Lundi le 8 mai 2017
Cardinal Sarah dares the world to be silent Cardinal Sarah
dares the world to be silent link
“If we do not cultivate this
silence, how can we find God?”
Ours is a loud age … ours is a restless age.
We know the landscape well: the raucous media circus that
blurs the line between power politics and viewing pleasure;
the teeming internet jungle of tweets about jeremiads and
jeremiads about tweets; and a digital presence that multiples
itself exponentially, without end. We even internalize it,
drawing it into ourselves in greater doses until we not only
make noise, but are noise, plugged into the agitation
and clamor of the world and unable to watch or click or share
our way out of it.
But what else is there?
Into this milieu marches The Power of
Silence: Against the Dictatorship of Noise, a
powerful new book with a revolutionary message: that what our
world wants least but needs most is stillness and silence.
Robert Cardinal Sarah of Guinea touched on the subject in his
first interview with Nicolas Diat, God or Nothing,
where he concluded that for many of us, the “disturbing” sound
of silence just doesn’t feel like an option. “We ceaselessly
need to hear the noise of the world: today logorrhea is a sort
of imperative, and silence is considered a failure.” The
Power of Silence, another interview with Diat, unpacks
the philosophical and spiritual dimensions of silence,
including our reticence to even begin engaging it.
The interview unfolds with a numbered series of philosophical
fragments, much like the Pensées of the philosopher
Blaise Pascal (whom Sarah quotes). “What will become of our
world if it does not look for intervals of silence?” Sarah
asks. “Interior rest and harmony can flow only from silence.
Without it, life does not exist.
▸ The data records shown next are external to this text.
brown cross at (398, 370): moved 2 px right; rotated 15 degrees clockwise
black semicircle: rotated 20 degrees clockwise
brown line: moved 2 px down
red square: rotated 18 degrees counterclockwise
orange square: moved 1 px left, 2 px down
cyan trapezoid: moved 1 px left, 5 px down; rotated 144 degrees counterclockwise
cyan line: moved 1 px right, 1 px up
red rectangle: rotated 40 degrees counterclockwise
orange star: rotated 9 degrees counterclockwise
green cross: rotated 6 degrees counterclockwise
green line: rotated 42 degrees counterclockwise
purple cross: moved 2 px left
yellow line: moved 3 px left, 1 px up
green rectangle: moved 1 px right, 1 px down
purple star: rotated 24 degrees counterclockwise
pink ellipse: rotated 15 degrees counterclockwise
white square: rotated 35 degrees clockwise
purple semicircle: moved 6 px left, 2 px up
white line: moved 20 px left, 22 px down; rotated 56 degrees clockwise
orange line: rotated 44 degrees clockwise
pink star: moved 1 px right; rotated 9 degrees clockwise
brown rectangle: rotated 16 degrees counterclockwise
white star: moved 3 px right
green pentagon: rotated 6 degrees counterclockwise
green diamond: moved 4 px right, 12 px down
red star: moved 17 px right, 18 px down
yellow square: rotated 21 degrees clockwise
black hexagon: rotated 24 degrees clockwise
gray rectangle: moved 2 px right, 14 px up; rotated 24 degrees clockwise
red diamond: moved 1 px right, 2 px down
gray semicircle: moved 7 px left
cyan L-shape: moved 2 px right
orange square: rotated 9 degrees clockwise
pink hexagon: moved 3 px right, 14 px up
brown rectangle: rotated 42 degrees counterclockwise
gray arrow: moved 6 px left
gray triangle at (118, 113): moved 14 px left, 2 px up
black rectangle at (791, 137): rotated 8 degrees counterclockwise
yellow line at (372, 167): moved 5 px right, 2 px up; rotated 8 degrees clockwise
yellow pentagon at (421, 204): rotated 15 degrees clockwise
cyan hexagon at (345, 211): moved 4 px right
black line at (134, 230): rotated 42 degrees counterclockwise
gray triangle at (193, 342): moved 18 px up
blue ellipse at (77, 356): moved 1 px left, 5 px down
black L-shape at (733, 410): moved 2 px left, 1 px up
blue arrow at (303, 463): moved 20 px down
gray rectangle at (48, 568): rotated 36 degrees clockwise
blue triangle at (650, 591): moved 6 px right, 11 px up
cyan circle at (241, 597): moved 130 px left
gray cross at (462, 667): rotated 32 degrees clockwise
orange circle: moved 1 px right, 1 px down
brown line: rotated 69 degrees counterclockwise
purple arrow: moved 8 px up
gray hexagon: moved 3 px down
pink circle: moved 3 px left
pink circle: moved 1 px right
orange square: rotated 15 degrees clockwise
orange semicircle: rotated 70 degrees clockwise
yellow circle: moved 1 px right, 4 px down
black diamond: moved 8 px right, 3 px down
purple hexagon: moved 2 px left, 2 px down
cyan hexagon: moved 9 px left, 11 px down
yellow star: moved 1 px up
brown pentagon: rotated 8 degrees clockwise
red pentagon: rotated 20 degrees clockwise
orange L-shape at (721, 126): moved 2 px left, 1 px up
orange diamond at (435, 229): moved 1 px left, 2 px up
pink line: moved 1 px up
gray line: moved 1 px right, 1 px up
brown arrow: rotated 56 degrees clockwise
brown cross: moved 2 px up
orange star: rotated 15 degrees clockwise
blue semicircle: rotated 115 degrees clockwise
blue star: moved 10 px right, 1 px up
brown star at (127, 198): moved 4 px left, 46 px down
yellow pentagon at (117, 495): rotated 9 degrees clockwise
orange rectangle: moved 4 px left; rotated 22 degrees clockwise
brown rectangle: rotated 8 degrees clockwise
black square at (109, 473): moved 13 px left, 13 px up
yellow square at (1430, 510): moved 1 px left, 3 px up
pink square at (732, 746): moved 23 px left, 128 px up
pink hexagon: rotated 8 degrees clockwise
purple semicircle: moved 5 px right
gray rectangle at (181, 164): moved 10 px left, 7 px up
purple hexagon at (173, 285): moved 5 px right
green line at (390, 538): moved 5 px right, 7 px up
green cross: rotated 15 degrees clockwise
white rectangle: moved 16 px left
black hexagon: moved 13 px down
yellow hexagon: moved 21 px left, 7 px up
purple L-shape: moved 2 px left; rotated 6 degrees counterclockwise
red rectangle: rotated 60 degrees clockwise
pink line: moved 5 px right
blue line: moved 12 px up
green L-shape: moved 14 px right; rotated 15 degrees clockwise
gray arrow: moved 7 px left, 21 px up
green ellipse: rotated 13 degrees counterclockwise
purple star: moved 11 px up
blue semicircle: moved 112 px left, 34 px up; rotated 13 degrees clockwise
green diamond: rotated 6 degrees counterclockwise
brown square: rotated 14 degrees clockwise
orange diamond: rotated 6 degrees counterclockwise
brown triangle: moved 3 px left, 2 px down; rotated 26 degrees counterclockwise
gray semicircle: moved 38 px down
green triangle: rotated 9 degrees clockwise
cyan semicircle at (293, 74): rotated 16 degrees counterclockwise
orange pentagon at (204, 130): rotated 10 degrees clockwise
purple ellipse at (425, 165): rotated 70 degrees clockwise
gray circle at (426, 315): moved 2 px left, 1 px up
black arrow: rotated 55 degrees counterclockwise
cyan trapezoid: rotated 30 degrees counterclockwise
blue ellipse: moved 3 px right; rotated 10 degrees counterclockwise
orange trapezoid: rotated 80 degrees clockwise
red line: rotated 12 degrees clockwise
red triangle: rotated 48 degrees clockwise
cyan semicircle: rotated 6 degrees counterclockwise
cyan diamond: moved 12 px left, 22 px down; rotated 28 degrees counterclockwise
The greatest mysteries of the
world are born and unfold in silence.” In silence, where so
many of us see an unsettling absence, Sarah challenges his
readers to discover instead the presence of the greatest
mystery there is, one which, like the gaze of a lover, the
growth of a plant, or the motion of the stars, communicates
itself in and through its own silence. “Nothing will make us
discover God better than his silence inscribed in the center
of our being,” Sarah writes. “If we do not cultivate this
silence, how can we find God?”
The postmodern world cuts itself off from God precisely to the
degree to which its cuts itself off from silence and solitude.
“Without silence,” he writes, “God disappears into the noise.”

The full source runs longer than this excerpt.